## Data for the task:
= Beginning of Section =

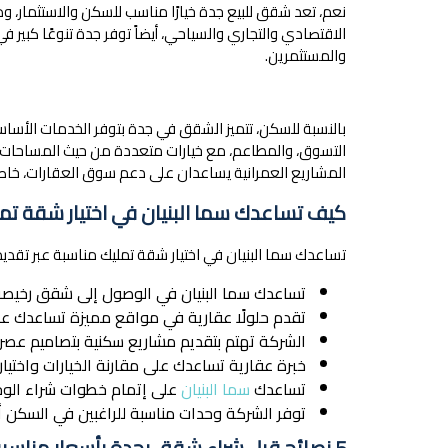
نعم، تعد شقق للبيع جدة خيارًا مناسب للسكن والاستثمار،
الاقتصادي والتجاري والسياحي، أيضاً توفر جدة تنوعًا كبير ف
والمستثمرين.
بالنسبة للسكن، تتميز الشقق في جدة بتوفر الخدمات الأسا
التسوق، والمطاعم، مع خيارات متعددة من حيث المساحات وال
المشاريع العمرانية يساعدان على دعم سوق العقارات، خاصة
كيف تساعدك سما البنيان في اختيار شقة تم
تساعدك سما البنيان في اختيار شقة تمليك مناسبة عبر تقديم
تساعدك سما البنيان في الوصول إلى شقق رخيصة 
تقدم حلولًا عقارية في مواقع مميزة تساعدك عل
الشركة تهتم بتقديم مشاريع سكنية بتصاميم عصري
خبرة عقارية تساعدك على مقارنة الخيارات واختيار
تساعدك
سما البنيان
على إتمام خطوات شراء الوحد
توفر الشركة وحدات مناسبة للراغبين في السكن أو
5 نصائح قبل شراء شقق بجدة بأسعار مناسبة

= End of Section =

## Action item:
Could you print all of the entries above exactly as written, minus the pictures?

## Result of this exercise:
نعم، تعد شقق للبيع جدة خيارًا مناسب للسكن والاستثمار،
الاقتصادي والتجاري والسياحي، أيضاً توفر جدة تنوعًا كبير ف
والمستثمرين.
بالنسبة للسكن، تتميز الشقق في جدة بتوفر الخدمات الأسا
التسوق، والمطاعم، مع خيارات متعددة من حيث المساحات وال
المشاريع العمرانية يساعدان على دعم سوق العقارات، خاصة
كيف تساعدك سما البنيان في اختيار شقة تم
تساعدك سما البنيان في اختيار شقة تمليك مناسبة عبر تقديم
تساعدك سما البنيان في الوصول إلى شقق رخيصة 
تقدم حلولًا عقارية في مواقع مميزة تساعدك عل
الشركة تهتم بتقديم مشاريع سكنية بتصاميم عصري
خبرة عقارية تساعدك على مقارنة الخيارات واختيار
تساعدك
سما البنيان
على إتمام خطوات شراء الوحد
توفر الشركة وحدات مناسبة للراغبين في السكن أو
5 نصائح قبل شراء شقق بجدة بأسعار مناسبة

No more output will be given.